As próprias Dez Medidas – desfiguradas pelos deputados e, agora, num limbo legislativo após decisão liminar do ministro do STF Luiz Fux – têm sido descritas como uma tentativa de atacar as liberdades individuais. Para além do endosso de 2 milhões de brasileiros e diversos tribunais e associações de juízes e promotores, é preciso lembrar que a iniciativa do Ministério Público Federal se baseou em experiências de países democráticos e com história de proteção dos direitos fundamentos do cidadão.

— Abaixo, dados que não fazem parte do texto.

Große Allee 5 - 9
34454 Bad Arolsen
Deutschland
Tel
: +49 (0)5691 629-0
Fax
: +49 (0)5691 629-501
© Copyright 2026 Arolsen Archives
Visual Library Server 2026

O que a Lava Jato tem feito é um bem. Revela o que estava escondido, traz luz sobre o que se fazia nas sombras
Naturalmente, cabe ao Congresso discutir as Dez Medidas e aperfeiçoá-las – a própria Gazeta do Povo já demonstrou reservas quanto a algumas das propostas originais. Mas é inegável que, no seu conjunto, são razoáveis e foram pensadas para lançar luzes sobre um grande problema nacional: um sistema jurídico estapafúrdio, anômalo, incomum, em que uma ação penal contra pessoas abastadas se arrasta por 15 anos ou mais, sendo fulminada pela prescrição. A função inibidora da lei acaba aniquilada, fazendo a corrupção compensar. Não é necessário ir longe. A maior parte do esquema de desvios da Assembleia Legislativa do Paraná, denunciado pela Gazeta do Povo e pela RPCTV, ainda percorre os labirintos dos tribunais.

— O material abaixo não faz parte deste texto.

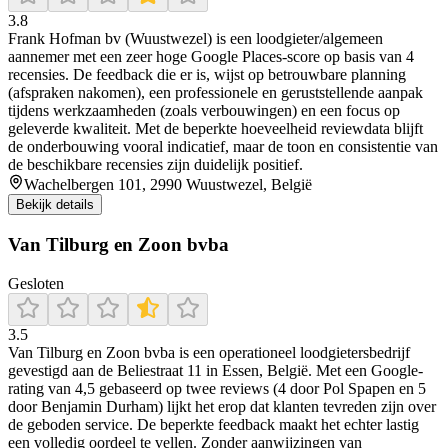
3.8
Frank Hofman bv (Wuustwezel) is een loodgieter/algemeen
aannemer met een zeer hoge Google Places-score op basis van 4
recensies. De feedback die er is, wijst op betrouwbare planning
(afspraken nakomen), een professionele en geruststellende aanpak
tijdens werkzaamheden (zoals verbouwingen) en een focus op
geleverde kwaliteit. Met de beperkte hoeveelheid reviewdata blijft
de onderbouwing vooral indicatief, maar de toon en consistentie van
de beschikbare recensies zijn duidelijk positief.
Wachelbergen 101, 2990 Wuustwezel, België
Bekijk details
Van Tilburg en Zoon bvba
Gesloten
3.5
Van Tilburg en Zoon bvba is een operationeel loodgietersbedrijf
gevestigd aan de Beliestraat 11 in Essen, België. Met een Google-
rating van 4,5 gebaseerd op twee reviews (4 door Pol Spapen en 5
door Benjamin Durham) lijkt het erop dat klanten tevreden zijn over
de geboden service. De beperkte feedback maakt het echter lastig
een volledig oordeel te vellen. Zonder aanwijzingen van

É nesse sentido que se deve entender a defesa de um “garantismo integral” em oposição ao “garantismo hiperbólico monocular”, feita por Deltan Dallagnol em recente entrevista ao jornal O Estado de S.Paulo. O procurador defende, por exemplo, um debate sobre o papel das provas e o nível de convicção necessário para que um julgamento termine em absolvição ou condenação: a dúvida favorece o réu, e isso não se questiona; mas a partir de que ponto se pode dizer que estão excluídas as dúvidas a respeito da culpabilidade de um acusado? Essa discussão, que envolve conceitos como o de “certeza moral” e “dúvida razoável”, é instigante, meritória e parte da experiência de países de tradição democrática mais sólida que a brasileira; não se vê por que ela não deveria ocorrer por aqui.

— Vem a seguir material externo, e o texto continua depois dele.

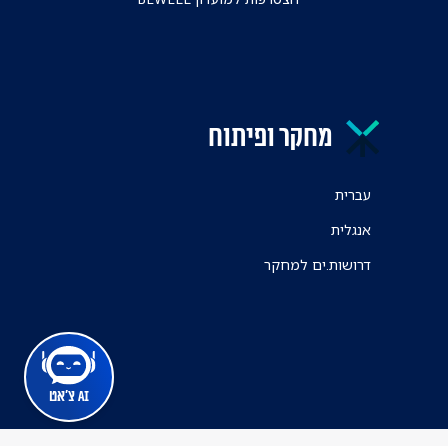
מחקר ופיתוח
עברית
אנגלית
דרושות.ים למחקר
AI צ'אט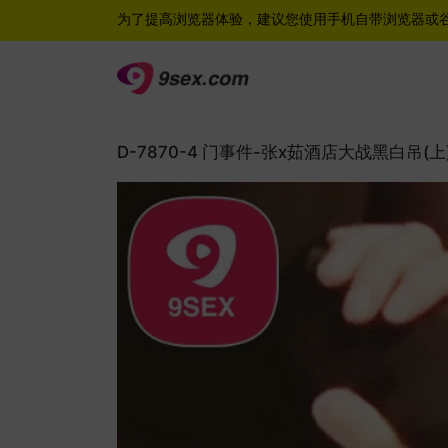
为了提高浏览器体验，建议您使用手机自带浏览器或
D-7870-4 门事件-张x茹酒店大战黑白吊(上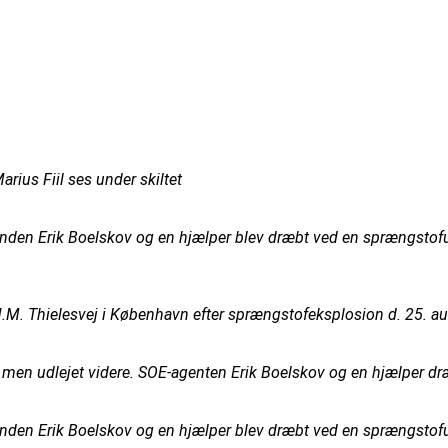
rius Fiil ses under skiltet
den Erik Boelskov og en hjælper blev dræbt ved en sprængstoful
J.M. Thielesvej i København efter sprængstofeksplosion d. 25. au
t, men udlejet videre. SOE-agenten Erik Boelskov og en hjælper d
den Erik Boelskov og en hjælper blev dræbt ved en sprængstoful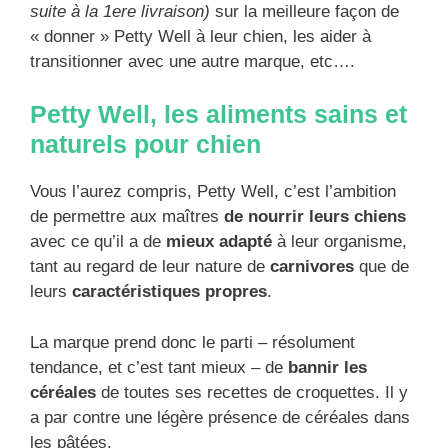
suite à la 1ere livraison)
sur la meilleure façon de
« donner » Petty Well à leur chien, les aider à
transitionner avec une autre marque, etc….
Petty Well, les aliments sains et
naturels pour chien
Vous l’aurez compris, Petty Well, c’est l’ambition
de permettre aux maîtres
de nourrir leurs chiens
avec ce qu’il a de
mieux adapté
à leur organisme,
tant au regard de leur nature de
carnivores
que de
leurs
caractéristiques propres
.
La marque prend donc le parti – résolument
tendance, et c’est tant mieux – de
bannir les
céréales
de toutes ses recettes de croquettes. Il y
a par contre une légère présence de céréales dans
les pâtées.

O grau sem precedentes de transparência dos processos da Lava Jato permite constatar de modo concreto – e não por mera conjectura – que as denúncias têm base em amplas provas. As acusações e sentenças jamais se lastreiam apenas na versão dos colaboradores e vêm sendo endossadas, em sua grande maioria, pelas cortes superiores. Se perigo há de abuso ou arbitrariedade, dificilmente ocorreria nesse big brother que é a Lava Jato.
Ainda que os órgãos de persecução fossem tiranos como se tem tentado retratá-los, sua ação é direcionada a um Judiciário independente, garantidor dos direitos civilizatórios. A Justiça não se resume a um juiz de Curitiba. Recursos têm sido aviados à exaustão pelas defesas em três instâncias, que têm confirmado mais de 95% dos atos e decisões. Assim, independentemente de como membros da força-tarefa considerem que deveria ser o processo penal, não há dúvidas de que eles vêm agindo em estrito respeito à lei atual brasileira.
O que a Lava Jato tem feito é um bem. Revela o que estava escondido, traz luz sobre o que se fazia nas sombras. Há quase três anos, tínhamos não apenas uma Petrobras impregnada de corrupção, mas um país sem esperança de mudança. Imperava a impunidade e o completo desrespeito à sociedade. Uma simples poda da árvore da corrupção, para evitar maior desgaste, pode fazê-la produzir mais frutos no futuro. A sociedade quer estabilidade e o país precisa dela, mas ela não virá enquanto o trabalho não for feito por inteiro. As propostas levantadas pelos procuradores, seja pelas Dez Medidas, seja em publicações ou entrevistas, merecem discussão na academia e no parlamento. Descartá-las de antemão sob a alegação de autoritarismo é, ainda que inadvertidamente, fazer o jogo dos que apostam na impunidade.